The commission is likely to look at the way information about whether states have over- or undershot their national allocation targets for the current yearis released, according to a spokeswoman.
Under the EU’s emission trading scheme (ETS), member states are given targets about how much carbon dioxide they are pe-rmitted to emit as part of the EU’s drive to reduce overall levels.
Each country’s national allocation is divided among industrial users and power generators.
Under the ETS, if companies exceed permitted levels they have to buy carbon permits from companies that have not used their full allocation.
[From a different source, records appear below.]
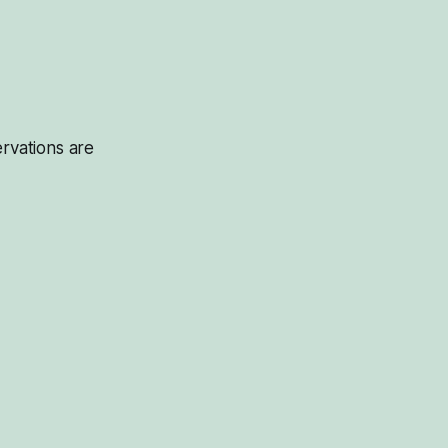
servations are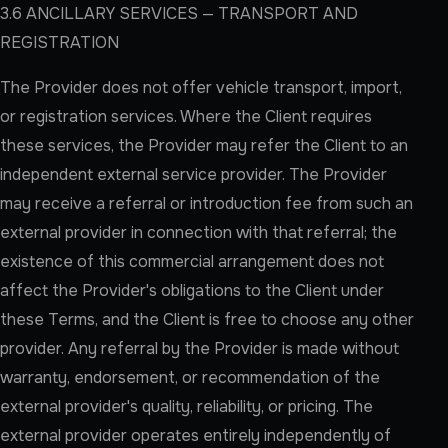
3.6 ANCILLARY SERVICES — TRANSPORT AND
REGISTRATION
The Provider does not offer vehicle transport, import,
or registration services. Where the Client requires
these services, the Provider may refer the Client to an
independent external service provider. The Provider
may receive a referral or introduction fee from such an
external provider in connection with that referral; the
existence of this commercial arrangement does not
affect the Provider's obligations to the Client under
these Terms, and the Client is free to choose any other
provider. Any referral by the Provider is made without
warranty, endorsement, or recommendation of the
external provider's quality, reliability, or pricing. The
external provider operates entirely independently of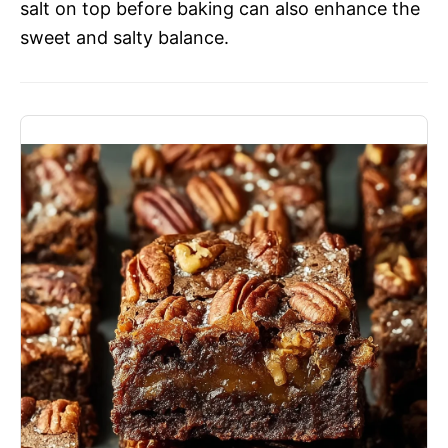
salt on top before baking can also enhance the
sweet and salty balance.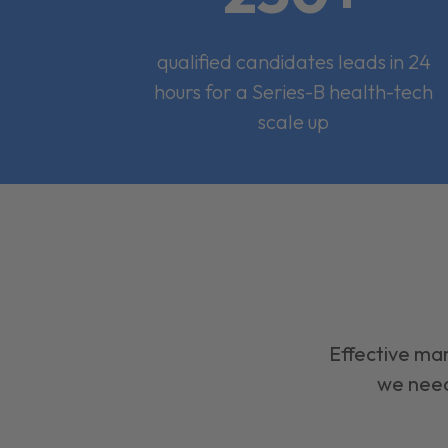
qualified candidates leads in 24
hours for a Series-B health-tech
scale up
Effective mar
we need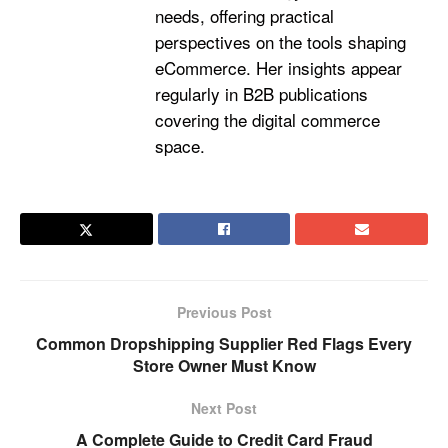
needs, offering practical
perspectives on the tools shaping
eCommerce. Her insights appear
regularly in B2B publications
covering the digital commerce
space.
Previous Post
Common Dropshipping Supplier Red Flags Every
Store Owner Must Know
Next Post
A Complete Guide to Credit Card Fraud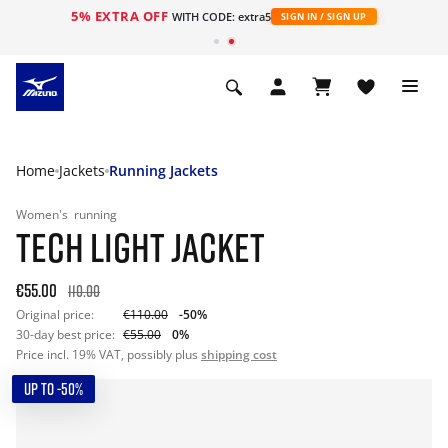
5% EXTRA OFF
WITH CODE: extra5
SIGN IN / SIGN UP
Home
Jackets
Running Jackets
Women's
running
TECH LIGHT JACKET
€55.00
110.00
Original price:
€110.00
-50%
30-day best price:
€55.00
0%
Price incl. 19% VAT, possibly plus
shipping cost
UP TO -50%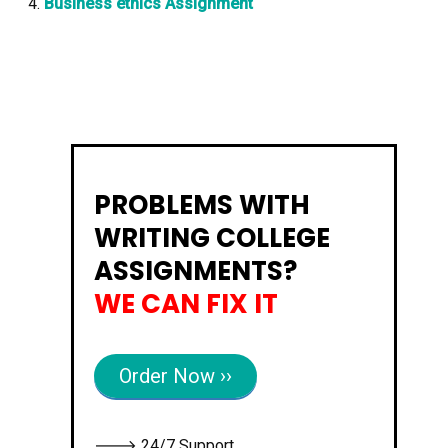
Business ethics Assignment
PROBLEMS WITH
WRITING COLLEGE
ASSIGNMENTS?
WE CAN FIX IT
Order Now ››
🡒 24/7 Support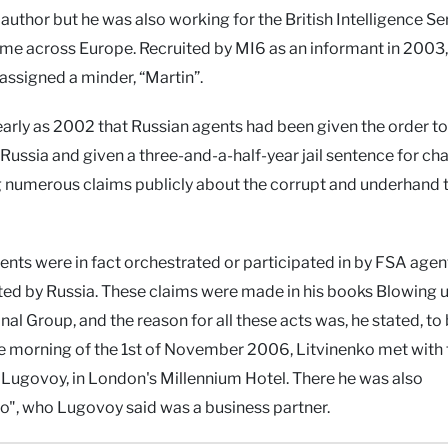
uthor but he was also working for the British Intelligence Se
ime across Europe. Recruited by MI6 as an informant in 2003,
ssigned a minder, “Martin”.
arly as 2002 that Russian agents had been given the order to k
Russia and given a three-and-a-half-year jail sentence for ch
g numerous claims publicly about the corrupt and underhand 
nts were in fact orchestrated or participated in by FSA agen
ted by Russia. These claims were made in his books Blowing 
l Group, and the reason for all these acts was, he stated, to 
he morning of the 1st of November 2006, Litvinenko met with
Lugovoy, in London's Millennium Hotel. There he was also
ko", who Lugovoy said was a business partner.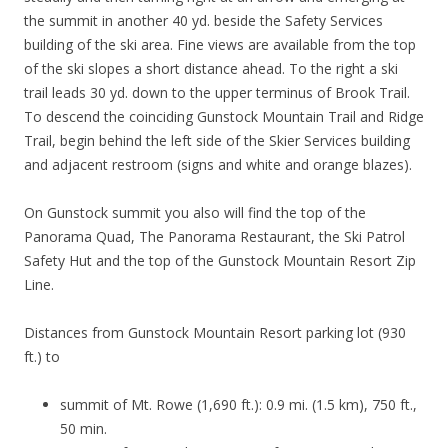
the summit in another 40 yd. beside the Safety Services
building of the ski area. Fine views are available from the top
of the ski slopes a short distance ahead. To the right a ski
trail leads 30 yd. down to the upper terminus of Brook Trail.
To descend the coinciding Gunstock Mountain Trail and Ridge
Trail, begin behind the left side of the Skier Services building
and adjacent restroom (signs and white and orange blazes).
On Gunstock summit you also will find the top of the
Panorama Quad, The Panorama Restaurant, the Ski Patrol
Safety Hut and the top of the Gunstock Mountain Resort Zip
Line.
Distances from Gunstock Mountain Resort parking lot (930
ft.) to
summit of Mt. Rowe (1,690 ft.): 0.9 mi. (1.5 km), 750 ft.,
50 min.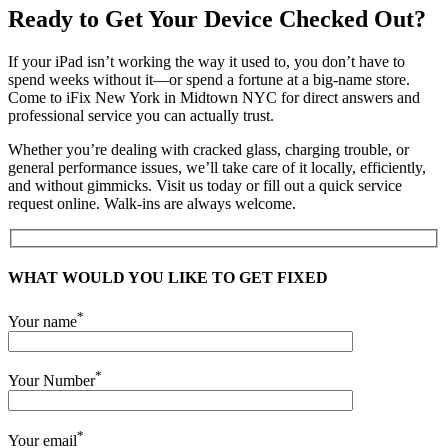
Ready to Get Your Device Checked Out?
If your iPad isn’t working the way it used to, you don’t have to
spend weeks without it—or spend a fortune at a big-name store.
Come to iFix New York in Midtown NYC for direct answers and
professional service you can actually trust.
Whether you’re dealing with cracked glass, charging trouble, or
general performance issues, we’ll take care of it locally, efficiently,
and without gimmicks. Visit us today or fill out a quick service
request online. Walk-ins are always welcome.
WHAT WOULD YOU LIKE TO GET FIXED
*
Your name
*
Your Number
*
Your email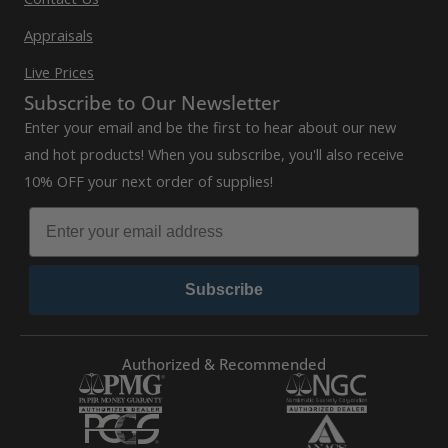
Appraisals
Live Prices
Subscribe to Our Newsletter
Enter your email and be the first to hear about our new
and hot products! When you subscribe, you'll also receive
10% OFF your next order of supplies!
Subscribe
Authorized & Recommended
The scheme has created a thriving market in permits, with the price topping Euro30 a tonne of carbon emission at one point last week before collapsing to less than half that figure after news of the performance of a number of countries, including France, the Netherlands and the Czech Republic, reached the market.
Market sources said the price had fallen because the figures were below expectations, leading some to conclude that there would be lower demand for permits. The carbon price fall contributed to a reduction in wholesale power prices and hit the share price of energy companies.
The commission spokeswoman said countries had four months from the year end to report 2005 emission levels to the commission, which would then make an announcement on the position across the 25-nation bloc this month. “The idea was that member states are supposed to report to us,” she said. Market sources suggested that Brussels may have asked the countries still to report to keep the data private until May 15.